I was watching one of my favorite action thrillers the other day, Swordfish, starring Hugh Jackman, John Travolta, Halle Berry, and Don Cheadle. It is a movie about a father, who happens to be one of the best computer hackers, wanted by Travolta’s character to create a computer “worm” of devastating proportions. While that is the main story line, how Travolta lures Jackman, a federally convicted hacker to cooperating, is by promising Jackman the only thing that matters to him.
Berry’s character mentions the name of Jackman’s daughter in the movie, “Holly”, and sensing that she is in danger, he calls his ex-wife “Mel” to ask to talk to his daughter. But a judge ruled that he was to have no contact with his daughter, and the ex-wife is more than happy to oblige the judge, and instead unleashes a torrent of ugliness and shame directed at “Stan” and stating that his daughter wants nothing to do with him.
Now, so far, this does not seem like that far of a stretch for how “dads” are portrayed in these situations.

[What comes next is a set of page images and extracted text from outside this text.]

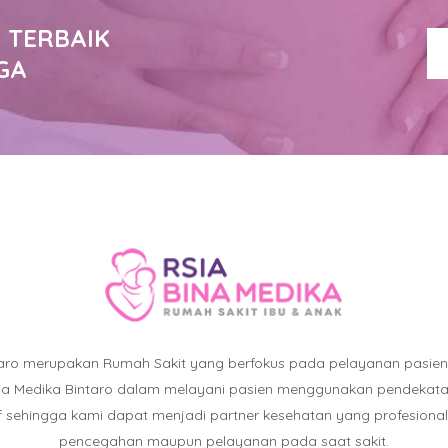
 TERBAIK
GA
taro merupakan Rumah Sakit yang berfokus pada pelayanan pasie
ina Medika Bintaro dalam melayani pasien menggunakan pendekatan :
atif sehingga kami dapat menjadi partner kesehatan yang profesiona
pencegahan maupun pelayanan pada saat sakit.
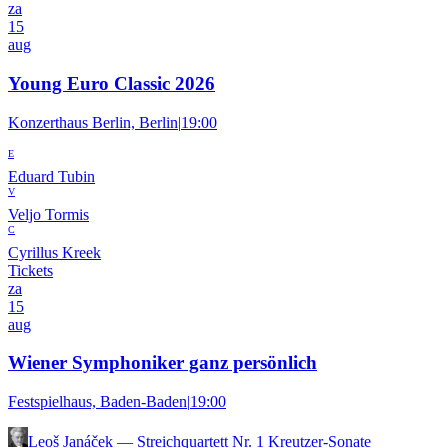
za
15
aug
Young Euro Classic 2026
Konzerthaus Berlin, Berlin
|
19:00
E
Eduard Tubin
V
Veljo Tormis
C
Cyrillus Kreek
Tickets
za
15
aug
Wiener Symphoniker ganz persönlich
Festspielhaus, Baden-Baden
|
19:00
Leoš Janáček
—
Streichquartett Nr. 1 Kreutzer-Sonate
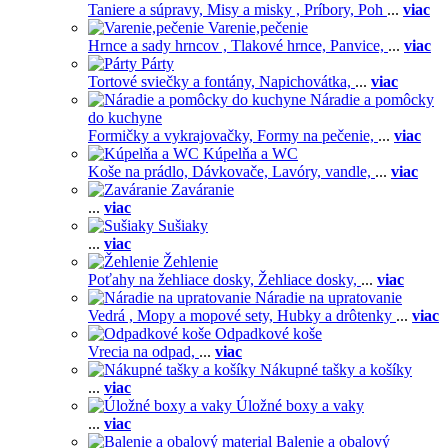
Taniere a súpravy,
Misy a misky ,
Príbory,
Poh
...
viac
Varenie,pečenie
Hrnce a sady hrncov ,
Tlakové hrnce,
Panvice,
...
viac
Párty
Tortové sviečky a fontány,
Napichovátka,
...
viac
Náradie a pomôcky
do kuchyne
Formičky a vykrajovačky,
Formy na pečenie,
...
viac
Kúpelňa a WC
Koše na prádlo,
Dávkovače,
Lavóry, vandle,
...
viac
Zaváranie
...
viac
Sušiaky
...
viac
Žehlenie
Poťahy na žehliace dosky,
Žehliace dosky,
...
viac
Náradie na upratovanie
Vedrá ,
Mopy a mopové sety,
Hubky a drôtenky
...
viac
Odpadkové koše
Vrecia na odpad,
...
viac
Nákupné tašky a košíky
...
viac
Úložné boxy a vaky
...
viac
Balenie a obalový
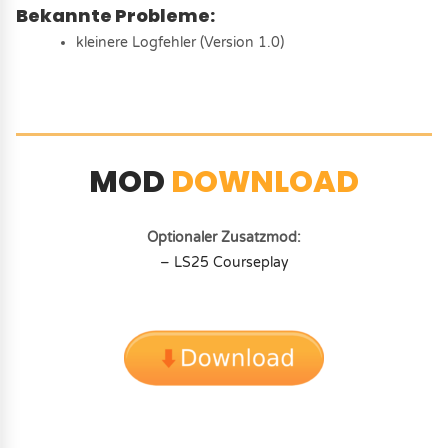
Bekannte Probleme:
kleinere Logfehler (Version 1.0)
MOD
DOWNLOAD
Optionaler Zusatzmod:
– LS25 Courseplay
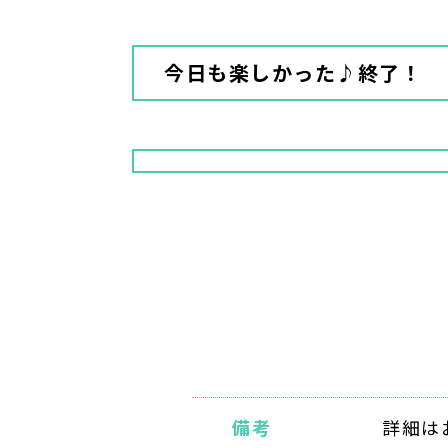
今日も楽しかった♪終了！
備考
詳細は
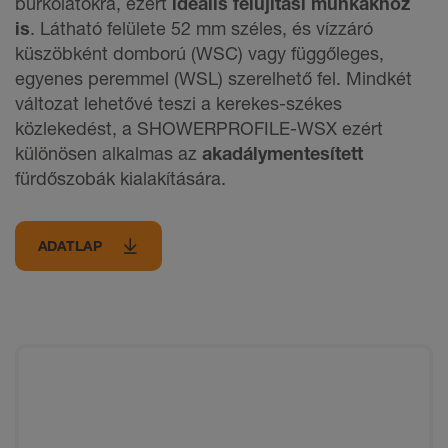
burkolatokra, ezért
ideális felújítási munkákhoz
is
. Látható felülete 52 mm széles, és vízzáró
küszöbként domború (WSC) vagy függőleges,
egyenes peremmel (WSL) szerelhető fel. Mindkét
változat lehetővé teszi a kerekes-székes
közlekedést, a SHOWERPROFILE-WSX ezért
különösen alkalmas az
akadálymentesített
fürdőszobák kialakítására.
ADATLAP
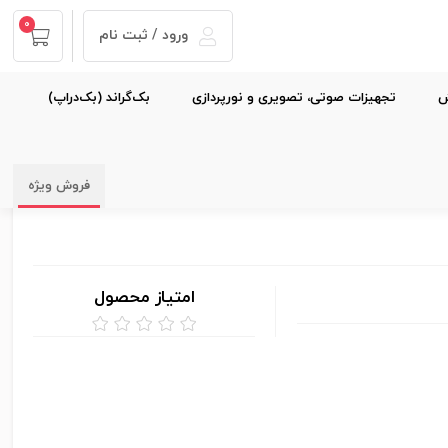
0
ورود / ثبت نام
ش
تجهیزات صوتی، تصویری و نورپردازی
بک‌گراند (بک‌دراپ)
فروش ویژه
امتیاز محصول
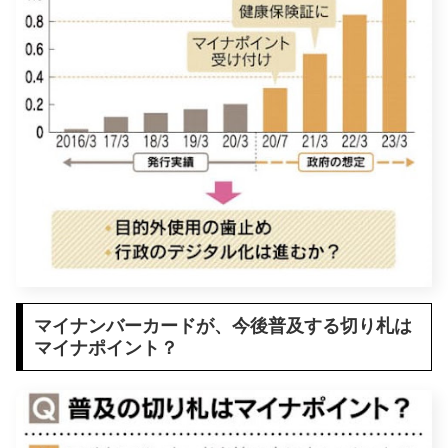
マイナンバーカードが、今後普及する切り札は
マイナポイント？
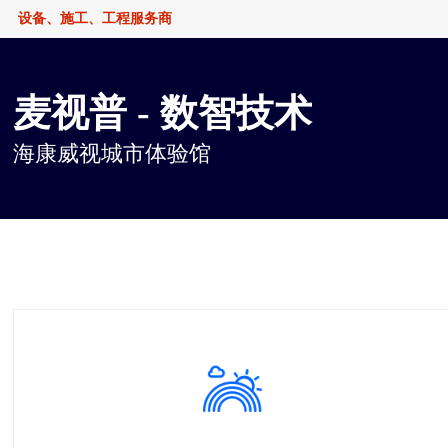
设备、施工、工程服务商
麦视普 - 数智技术
海康威视城市体验馆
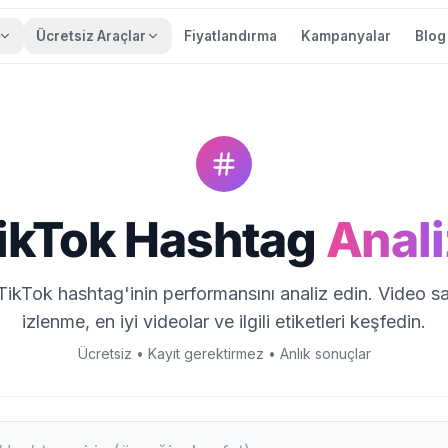
Ücretsiz Araçlar
Fiyatlandırma
Kampanyalar
Blog
ikTok Hashtag
Anali
TikTok hashtag'inin performansını analiz edin. Video sa
izlenme, en iyi videolar ve ilgili etiketleri keşfedin.
Ücretsiz • Kayıt gerektirmez • Anlık sonuçlar
ok hashtag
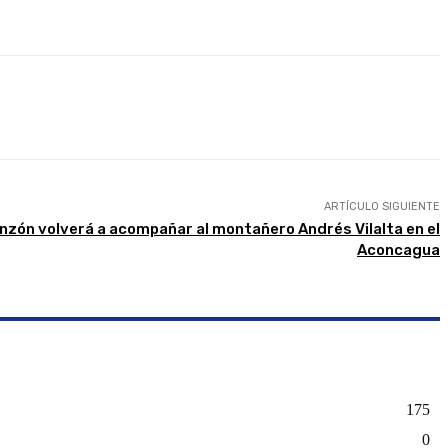
presión
ARTÍCULO SIGUIENTE
nzón volverá a acompañar al montañero Andrés Vilalta en el
Aconcagua
175
0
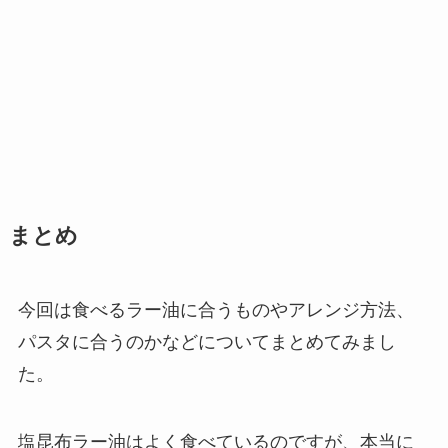
まとめ
今回は食べるラー油に合うものやアレンジ方法、
パスタに合うのかなどについてまとめてみまし
た。
塩昆布ラー油はよく食べているのですが、本当に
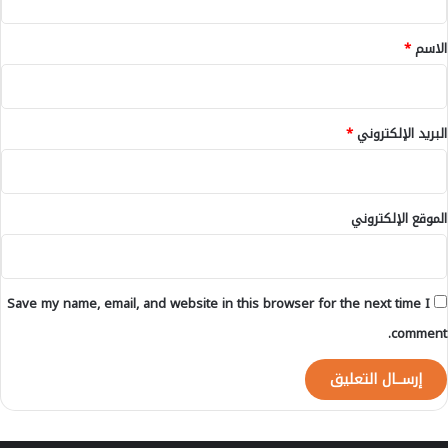
ل
ا
ق
ى
ل
*
الاسم
*
ا
ه
ر
و
ت
ا
ف
ء
البريد الإلكتروني
*
ا
ا
ع
ل
م
ط
ن
ل
ذ
الموقع الإلكتروني
ق
2
ب
0
أ
1
ك
5
Save my name, email, and website in this browser for the next time I
ا
د
comment.
ي
ر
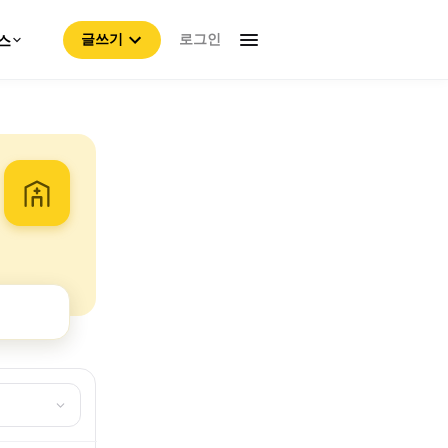
로그인
스
글쓰기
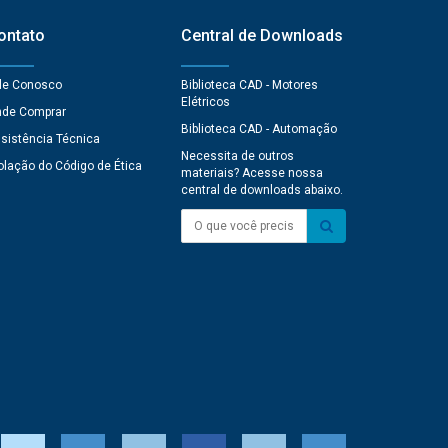
ontato
Central de Downloads
le Conosco
Biblioteca CAD - Motores
Elétricos
de Comprar
Biblioteca CAD - Automação
sistência Técnica
Necessita de outros
olação do Código de Ética
materiais? Acesse nossa
central de downloads abaixo.
O que você precisa?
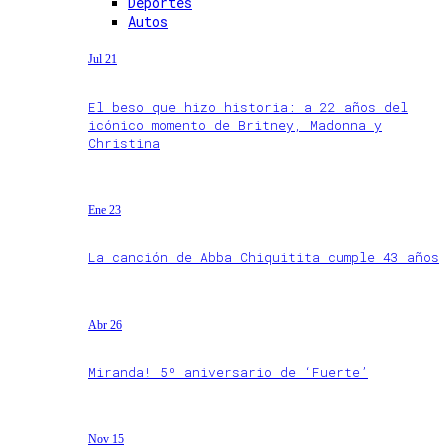
Deportes
Autos
Jul 21
El beso que hizo historia: a 22 años del
icónico momento de Britney, Madonna y
Christina
Ene 23
La canción de Abba Chiquitita cumple 43 años
Abr 26
Miranda! 5º aniversario de ‘Fuerte’
Nov 15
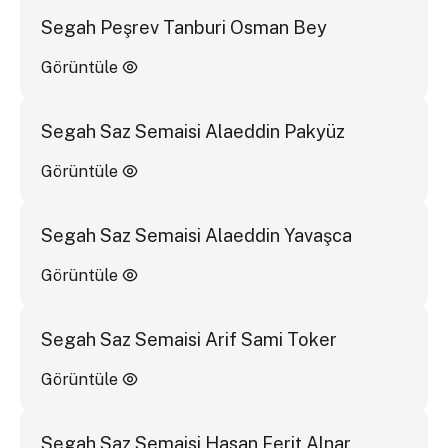
Segah Peşrev Tanburi Osman Bey
Görüntüle
Segah Saz Semaisi Alaeddin Pakyüz
Görüntüle
Segah Saz Semaisi Alaeddin Yavaşca
Görüntüle
Segah Saz Semaisi Arif Sami Toker
Görüntüle
Segah Saz Semaisi Hasan Ferit Alnar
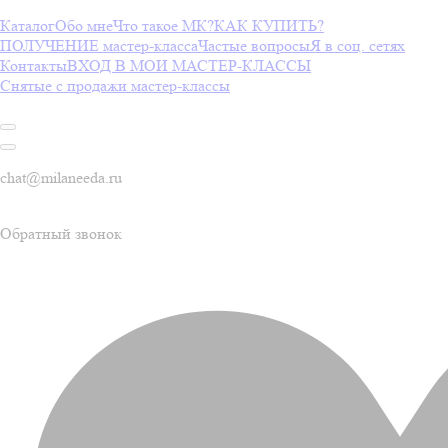
Каталог
Обо мне
Что такое МК?
КАК КУПИТЬ?
ПОЛУЧЕНИЕ мастер-класса
Частые вопросы
Я в соц. сетях
Контакты
ВХОД В МОИ МАСТЕР-КЛАССЫ
Снятые с продажи мастер-классы
chat@milaneeda.ru
Обратный звонок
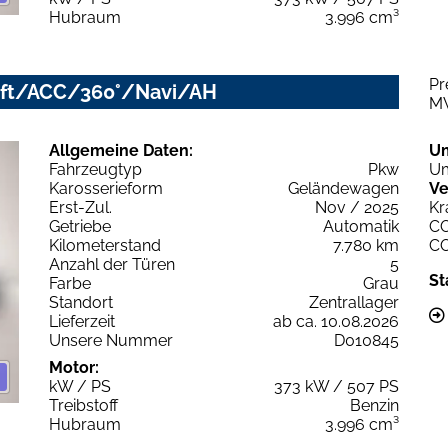
Hubraum
3.996 cm³
Pr
/Luft/ACC/360°/Navi/AH
M
Allgemeine Daten:
U
Fahrzeugtyp
Pkw
Um
Karosserieform
Geländewagen
Ve
Erst-Zul.
Nov / 2025
Kr
Getriebe
Automatik
C
Kilometerstand
7.780 km
C
Anzahl der Türen
5
St
Farbe
Grau
Standort
Zentrallager
Lieferzeit
ab ca. 10.08.2026
Unsere Nummer
D010845
Motor:
kW / PS
373 kW / 507 PS
Treibstoff
Benzin
Hubraum
3.996 cm³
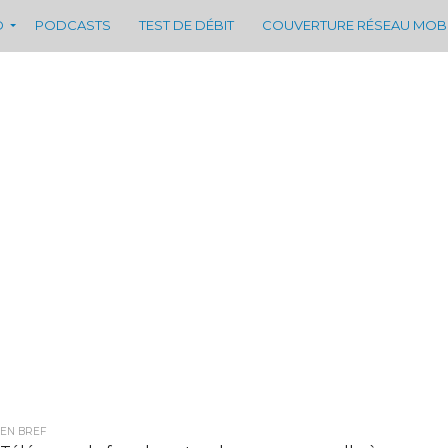
D
PODCASTS
TEST DE DÉBIT
COUVERTURE RÉSEAU MOB
EN BREF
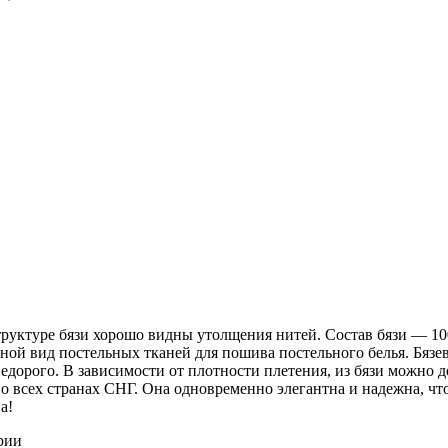
 структуре бязи хорошо видны утолщения нитей. Состав бязи ― 1
ной вид постельных тканей для пошива постельного белья. Бязев
недорого. В зависимости от плотности плетения, из бязи можно 
о всех странах СНГ. Она одновременно элегантна и надежна, чт
а!
рии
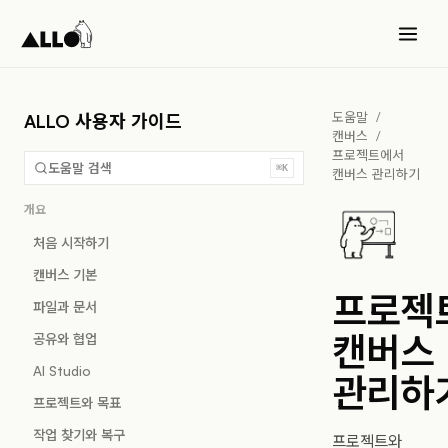
도움말
/
ALLO 사용자 가이드
캔버스
/
프로젝트에서
도움말 검색
⌘K
캔버스 관리하기
개요
처음 시작하기
캔버스 기본
프로젝
파일과 문서
캔버스
공유와 협업
AI Studio
관리하
프로젝트와 목표
작업 찾기와 복구
프로젝트와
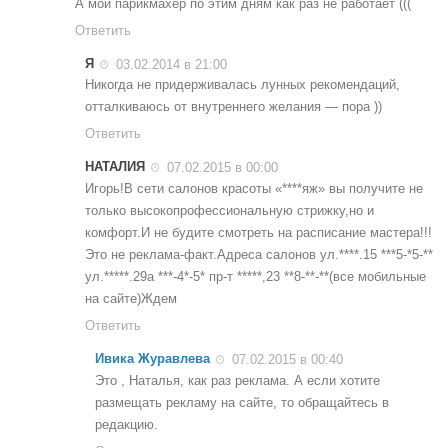
А мой парикмахер по этим дням как раз не работает (((
Ответить
Я
03.02.2014 в 21:00
Никогда не придерживалась лунных рекомендаций,
отталкиваюсь от внутреннего желания — пора ))
Ответить
НАТАЛИЯ
07.02.2015 в 00:00
Игорь!В сети салонов красоты «****яж» вы получите не
только высокопрофессиональную стрижку,но и
комфорт.И не будите смотреть на расписание мастера!!!
Это не реклама-факт.Адреса салонов ул.****.15 ***5-*5-**
ул.*****.29а ***-4*-5* пр-т *****,23 **8-**-**(все мобильные
на сайте)Ждем
Ответить
Ивика Журавлева
07.02.2015 в 00:40
Это , Наталья, как раз реклама. А если хотите
размещать рекламу на сайте, то обращайтесь в
редакцию.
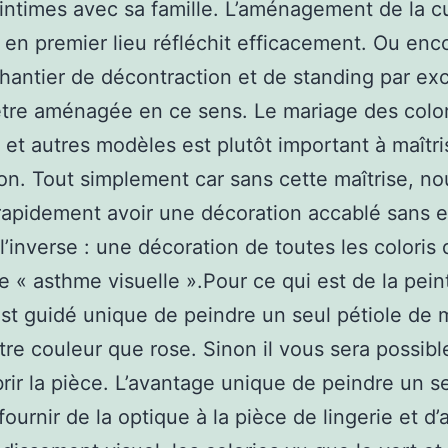
 intimes avec sa famille. L’aménagement de la c
e en premier lieu réfléchit efficacement. Ou enco
chantier de décontraction et de standing par ex
être aménagée en ce sens. Le mariage des color
 et autres modèles est plutôt important à maîtri
on. Tout simplement car sans cette maîtrise, no
apidement avoir une décoration accablé sans e
 l’inverse : une décoration de toutes les coloris 
e « asthme visuelle ».Pour ce qui est de la pein
 est guidé unique de peindre un seul pétiole de 
tre couleur que rose. Sinon il vous sera possibl
rir la pièce. L’avantage unique de peindre un s
fournir de la optique à la pièce de lingerie et d’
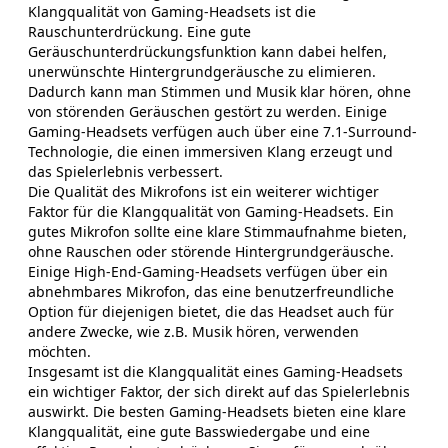
Klangqualität von Gaming-Headsets ist die
Rauschunterdrückung. Eine gute
Geräuschunterdrückungsfunktion kann dabei helfen,
unerwünschte Hintergrundgeräusche zu elimieren.
Dadurch kann man Stimmen und Musik klar hören, ohne
von störenden Geräuschen gestört zu werden. Einige
Gaming-Headsets verfügen auch über eine 7.1-Surround-
Technologie, die einen immersiven Klang erzeugt und
das Spielerlebnis verbessert.
Die Qualität des Mikrofons ist ein weiterer wichtiger
Faktor für die Klangqualität von Gaming-Headsets. Ein
gutes Mikrofon sollte eine klare Stimmaufnahme bieten,
ohne Rauschen oder störende Hintergrundgeräusche.
Einige High-End-Gaming-Headsets verfügen über ein
abnehmbares Mikrofon, das eine benutzerfreundliche
Option für diejenigen bietet, die das Headset auch für
andere Zwecke, wie z.B. Musik hören, verwenden
möchten.
Insgesamt ist die Klangqualität eines Gaming-Headsets
ein wichtiger Faktor, der sich direkt auf das Spielerlebnis
auswirkt. Die besten Gaming-Headsets bieten eine klare
Klangqualität, eine gute Basswiedergabe und eine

But what happens next is what is usually not portrayed. “Stan” decides to take up Travolta’s offer which of course will take care of all the requirements to lift the judge’s orders. In his excitement, he decides to try to see his daughter, although clearly violating a court’s order, so that he can tell her the good news. Keep in mind, his ex-wife has been telling him that “Holly” wants nothing to do with him, and all other kinds of bad things.
“Holly” is in the process of calling a taxi, because her mother is passed out drunk and has forgotten to pick her up from school. “Stan” without being noticed, simply asks, “need a ride?” “Holly” recognizing her father, excitedly jumps up and runs into her father’s arms for a huge hug. Clearly, not feeling about her father, the way that “Mel” portrayed.
This is a portrayal in the movies that is rarely seen. And I would argue, is far more common than is really known. It is called “parental alienation.”
This behavior is heinous, harmful, and many times, irreversible. One parent is delusional in thinking that they can convince their child to hate the other parent, who has clearly done nothing to the child other than be the loving parent they have ever known. This is purely only an attempt at revenge for taking away the “perfect” world that parent believes they were entitled to, regardless how destructive the marriage had become. The other parent “needs to pay.”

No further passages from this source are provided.